Sunday, June 13, 2010

Apartheid Museum

It would be a shame to fly all the way to South Africa and experience nothing besides soccer, so today I joined my new friends Ana, Bianca, and Matt in a trip to the Apartheid Museum. The taxi driver asked me afterward whether or not I enjoyed the museum; I replied that I didn't think it was something that one really "enjoys" but it was certainly informative. The sign outside really undermined the gravitas of the topic:



Upon purchasing a ticket you are randomly assigned a "white" or "non-white" card, and the entrance is segregated as all things would have been under apartheid. It does drive home the arbitrary nature of the system, and I couldn't help but wonder if I was missing something being on the "non-whites" side.

The overwhelming feeling you get as you walk through the vast and impressive museum is a sense of "just how the f*** could this have happened?" To think that at some point, large numbers of people said "Yeah, this is a good idea, let's go with this" . . . yikes. Amid international outrage, expulsion from the Commonwealth, and economic boycotts, the white South Africans soldiered on, even attacking the ANC in countries outside of South Africa. Listening to speeches from pigs like P.W. Botha reminds one uncomfortably of George Wallace's "Segregation Now, Segregation etc." screed. It's so appalling that one can't help but feel a sense of justice when you get to the video of an assassination attempt on Prime Minister Hendrik Verwoed, sometimes known as the "architect of apartheid." That he was later successfully assassinated failed to move the author. Fortunately Nelson Mandela was a bit more forgiving than me.

There is a large exhibit on Mandela, and here you are overwhelmed by the wisdom of his drive for reconciliation.
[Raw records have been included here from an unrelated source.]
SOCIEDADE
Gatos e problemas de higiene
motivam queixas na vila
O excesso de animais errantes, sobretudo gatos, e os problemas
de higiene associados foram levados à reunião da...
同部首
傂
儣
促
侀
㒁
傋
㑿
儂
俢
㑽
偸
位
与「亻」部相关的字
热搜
Despite the torments he suffered under the white South Africans, he was smart enough to understand that they were the ones with the money and the expertise and the country couldn't function without them. Compare this to Robert Mugabe's scorched earth retaliation policy. South Africa is hosting the World Cup; Zimbabweans are paying for bread with 100 trillion dollar bills.

There's a gift shop, but I declined to purchase the "Whites Only" coffee mug. I didn't want to have to explain the origin of the mug every time somebody was over for coffee and looked at me like some sort of monster.

Also, I got home in time to watch Germany demolish Australia. Not very good, Socceroos.